» **EXERCISE DETAILS**
Each line of the data below between the one containing "Barcellona Pozzo di Gotto" and the one containing "Klaus Iohannis a devenit oficial un fost", both included, is to be repeated exactly. Please omit pictures.

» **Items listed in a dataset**
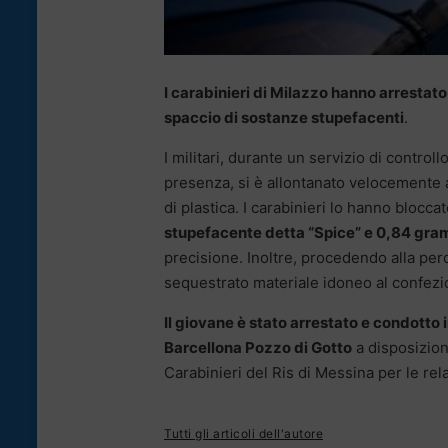
I carabinieri di Milazzo hanno arrestat
spaccio di sostanze stupefacenti
.
I militari, durante un servizio di controll
presenza, si è allontanato velocemente a 
di plastica. I carabinieri lo hanno blocc
stupefacente detta “Spice” e 0,84 gram
precisione. Inoltre, procedendo alla per
sequestrato materiale idoneo al confez
Il giovane è stato arrestato e condotto
Barcellona Pozzo di Gotto
a disposizione
Carabinieri del Ris di Messina per le relat
Tutti gli articoli dell'autore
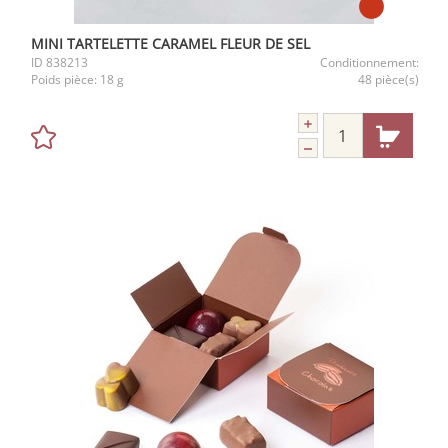
MINI TARTELETTE CARAMEL FLEUR DE SEL
ID
838213
Conditionnement:
Poids pièce:
18 g
48 pièce(s)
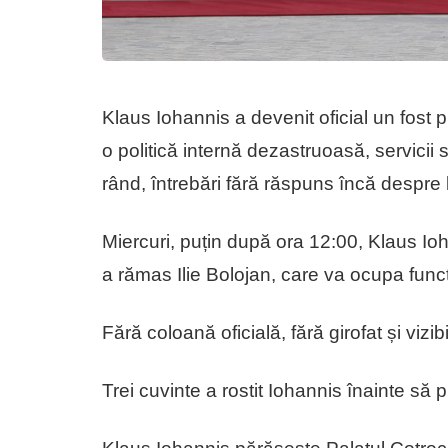
Klaus Iohannis a devenit oficial un fost 
o politică internă dezastruoasă, servicii 
rând, întrebări fără răspuns încă despre lu
Miercuri, puțin după ora 12:00, Klaus Ioha
a rămas Ilie Bolojan, care va ocupa funcț
Fără coloană oficială, fără girofat și vizib
Trei cuvinte a rostit Iohannis înainte să 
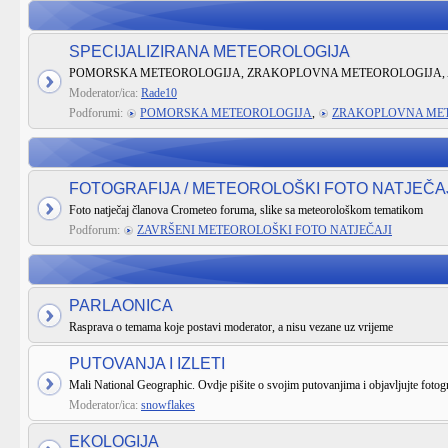
SPECIJALIZIRANA METEOROLOGIJA
POMORSKA METEOROLOGIJA, ZRAKOPLOVNA METEOROLOGIJA, 
Moderator/ica:
Rade10
Podforumi:
POMORSKA METEOROLOGIJA
,
ZRAKOPLOVNA ME
FOTOGRAFIJA / METEOROLOŠKI FOTO NATJEČA
Foto natječaj članova Crometeo foruma, slike sa meteorološkom tematikom
Podforum:
ZAVRŠENI METEOROLOŠKI FOTO NATJEČAJI
PARLAONICA
Rasprava o temama koje postavi moderator, a nisu vezane uz vrijeme
PUTOVANJA I IZLETI
Mali National Geographic. Ovdje pišite o svojim putovanjima i objavljujte fotogr
Moderator/ica:
snowflakes
EKOLOGIJA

» **WRITTEN RESPONSE**
Barcellona Pozzo di Gotto
a disposizione
Carabinieri del Ris di Messina per le relat
Tutti gli articoli dell'autore
MINI TARTELETTE CARAMEL FLEUR DE SEL
ID
838213
Conditionnement:
Poids pièce:
18 g
48 pièce(s)
Klaus Iohannis a devenit oficial un fost 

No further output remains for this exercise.